Bee's face was positively blissful. "How nice!" she said, and she sounded rapturous.

"Do you like it, Miss Ashby?" Peggy Gates said, appearing at Brat's side.

Peggy was a very pretty creature. Pink and white and gold. Brat thought that if it were possible to cross Miss Parslow and Eleanor the result would probably be Peggy Gates. She accepted her introduction to Brat with composure, but managed to convey the impression that it was personally delightful to her to have Patrick home again. Her small hand lay in his with a soft pressure that was intimate rather than friendly. Brat shook it heartily and resisted a temptation to wipe his palm down his hip.

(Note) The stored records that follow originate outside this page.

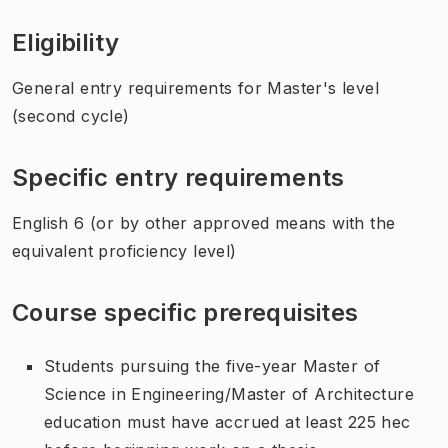
Eligibility
General entry requirements for Master's level
(second cycle)
Specific entry requirements
English 6 (or by other approved means with the
equivalent proficiency level)
Course specific prerequisites
Students pursuing the five-year Master of
Science in Engineering/Master of Architecture
education must have accrued at least 225 hec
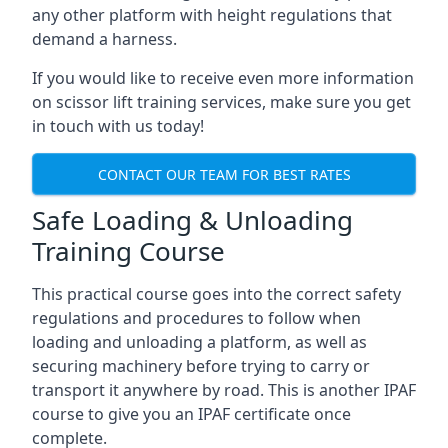
any other platform with height regulations that
demand a harness.
If you would like to receive even more information
on scissor lift training services, make sure you get
in touch with us today!
CONTACT OUR TEAM FOR BEST RATES
Safe Loading & Unloading
Training Course
This practical course goes into the correct safety
regulations and procedures to follow when
loading and unloading a platform, as well as
securing machinery before trying to carry or
transport it anywhere by road. This is another IPAF
course to give you an IPAF certificate once
complete.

She accepted Bee's congratulations on her possession of the horse, allowed a decent interval for further contemplation of it, and then with an admirable display of social dexterity, lifted the whole family from the yard into the drawing-room of the house. It was called the drawing-room, and was furnished as such, but Bee, who remembered it as old Mrs. Vidler's parlour, thought the water-colours and wistaria wallpaper a poor exchange for the lustre jugs and framed engravings of Mrs. Vidler's day.

They drank very good madeira and talked about the Bures Agricultural Show.

And they drove home with Bee still looking as if someone had left her a fortune. She caught Brat's considering look at her and said: "Well?"

"You look like a cat that has been given cream," he said.

She gave him her sideways, amused glance. "Cream and fish and liver," she said; but did not tell him the translation.

"When all the fuss of Friday is over, Brat," she said, "you must go up to town and get yourself a wardrobe. Walters will take weeks to make your evening things, and you'll need them for the celebration when Uncle Charles comes home."

"What shall I get?" he asked, at a loss for the first time.

"I should leave it to Walters, if I were you."

"Outfit for a young English gentleman," Brat said.

And she looked sideways again, surprised by the twist in his voice.